Young Gropper’s interest in art “began at a young age. As a child of six, he took chalk to the sidewalks, decorating the concrete with elaborate picture stories of cowboys and Indians that extended around the block.” At the age of 13 after graduating from public school, he took his first instruction in art in Harlem at the radical Ferrer School, which had been founded by a group of anarchists that included Alexander Berkman and Emma Goldman. He earned a scholarship to the Parson’s school of fine and applied arts and but continued to work part-time in a clothing store to help support his family.
In 1917, William Gropper joined the staff of the New York Tribune, and for the next four years, he earned a steady income (and a good one — $40/week) doing “tiny” drawings for the paper’s special Sunday feature articles. As a socialist, he mixed with radical cartoonists such as Rockwell Kent, Art Young, Boardman Robinson, and Robert Minor among others, some of whom drew for the left-wing magazine, The Masses. Founded in 1911, The Masses went out of business in 1917 after its editors were tried for treason because of the magazine’s anti-war posture during World War I; neither of two trials reached a guilty verdict.

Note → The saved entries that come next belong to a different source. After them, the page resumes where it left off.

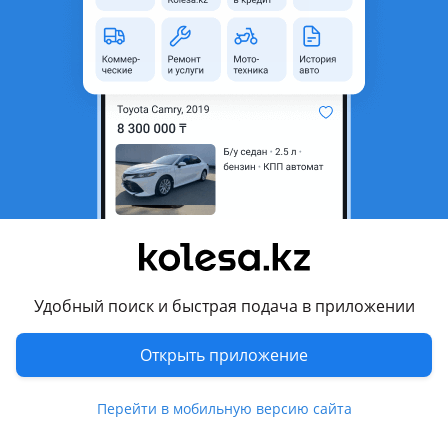
Алматинская область
Состояние
Новая
Оригинальность
Оригинал
Возможна рассрочка или
Да
кредит
Есть доставка
Да
Подходит на авто
Lexus ES 300
1991 - 1997 2 поколение (VCV10/VZV21), 1996 - 2001 3
поколение (MCV/VZV), 2001 - 2006 4 поколение (MCV/VZV)
Удобный поиск и быстрая подача в приложении
Lexus ES 350
Открыть приложение
2006 - 2009 5 поколение (V4), 2009 - 2012 5 поколение
рестайлинг (V4), 2012 - 2015 6 поколение (V6), 2015 - 2018 6
Показать больше
Перейти в мобильную версию сайта
поколение рестайлинг (V6), 2018 - н.в. 7 поколение
(Z10/A10/H10)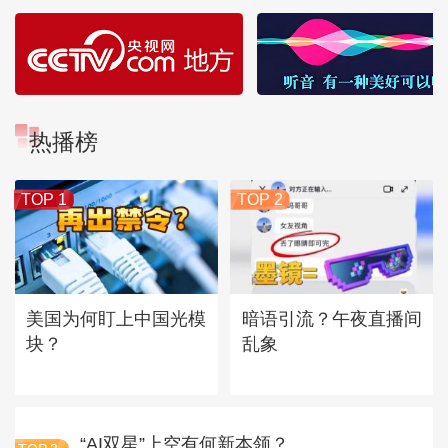
热播榜
TOP 1
TOP 2
美国为何盯上中国光模
暗语引流？午夜直播间
块？
乱象
“AI双星”上空有何新本领？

The Masses was catholic in “its freedom from the one-track mental habit of the rabid devotee of a cause,” Max Eastman, its editor, once wrote, years after the magazine had gone out of business under various legal pressures brought against it.
Eastman continued: “I never could see why people with a zeal for improving life should be indifferent to the living of it. Why cannot one be young-hearted, gay, laughing, audacious, full of animal spirits and yet also use his brains? The everlasting cerebral attitude of such papers as The Nation and The New Republic, the steady, unbillowy, unjoy-disturbed throbbing of grey matter in their pages, makes me, after some months, a little dogsick.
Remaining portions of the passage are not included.